Diese Kontroversen können zu hoch theoretischen Diskussionen führen. Sie sind aber auch für die Praxis in Kindertageseinrichtungen von großer Bedeutung, wie die folgenden Beispiele zeigen:

  1. Brauchen Jungen mehr Bewegungsangebote als Mädchen, weil sie einen höheren "Bewegungsdrang" haben? Oder brauchen gerade Mädchen spezifische Bewegungsangebote, weil die Jungen ihnen bei gemischten Angeboten oft den Raum nehmen? Oder aber sind beide Alternativen problematisch, sollten vielmehr individuelle Unterschiede - auch und gerade innerhalb der Geschlechtsgruppen - Ausgangspunkt für fördernde Maßnahmen sein?
  2. Brauchen Mädchen besondere Angebote zur Selbstbehauptung? Oder wird ihnen gerade durch solche Angebot möglicherweise indirekt vermittelt, dass sie Jungen unterlegen sind und daher eine besondere Förderung benötigen? Und umgekehrt: Vermitteln Maßnahmen der sozialen Jungenförderung diesen möglicherweise, dass sie behandlungsbedürftige "Problemfälle" sind? Dann haben vermutlich sowohl Mädchen als auch Jungen auf derartige Angebote keine Lust.
  3. Können Mädchen und Jungen geschlechtsuntypische Verhaltensalternativen besser in geschlechtsgetrennten Gruppen lernen, weil hier Konkurrenz und Vergleiche mit dem anderen Geschlecht wegfallen? Oder werden in diesen Gruppen gerade untypische Mädchen und untypische Jungen zum Außenseiter und zur Anpassung gedrängt, während sie sich im gemischtgeschlechtlichen Alltag mit Kindern und Jugendlichen des anderen Geschlechts zusammentun können, die die gleichen Interessen haben wie sie?

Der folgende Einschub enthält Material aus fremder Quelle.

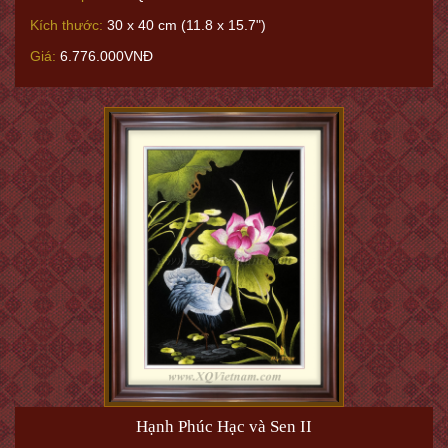
Kích thước:
30 x 40 cm (11.8 x 15.7")
Giá:
6.776.000VNĐ
Hạnh Phúc Hạc và Sen II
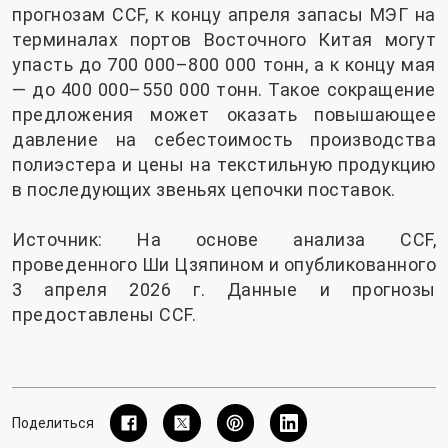
прогнозам CCF, к концу апреля запасы МЭГ на
терминалах портов Восточного Китая могут
упасть до 700 000–800 000 тонн, а к концу мая
— до 400 000–550 000 тонн. Такое сокращение
предложения может оказать повышающее
давление на себестоимость производства
полиэстера и цены на текстильную продукцию
в последующих звеньях цепочки поставок.
Источник: На основе анализа CCF,
проведенного Ши Цзяпином и опубликованного
3 апреля 2026 г. Данные и прогнозы
предоставлены CCF.
Поделиться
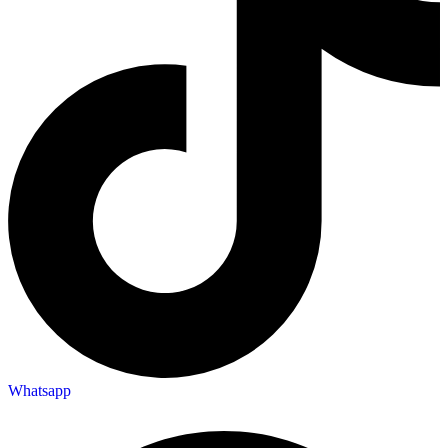
Whatsapp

Welche Haltung wir in solchen Kontroversen einnehmen, hängt natürlich nicht nur von theoretischen Grundannahmen ab, sondern noch mehr von persönlichen Faktoren: von Erfahrungen mit eigenen Kindern, von persönlichen Vorlieben und Unsicherheiten in der Arbeit mit Kindern und vor allem von biografischen Erfahrungen und dem eigenen Selbstbild als Frau bzw. Mann.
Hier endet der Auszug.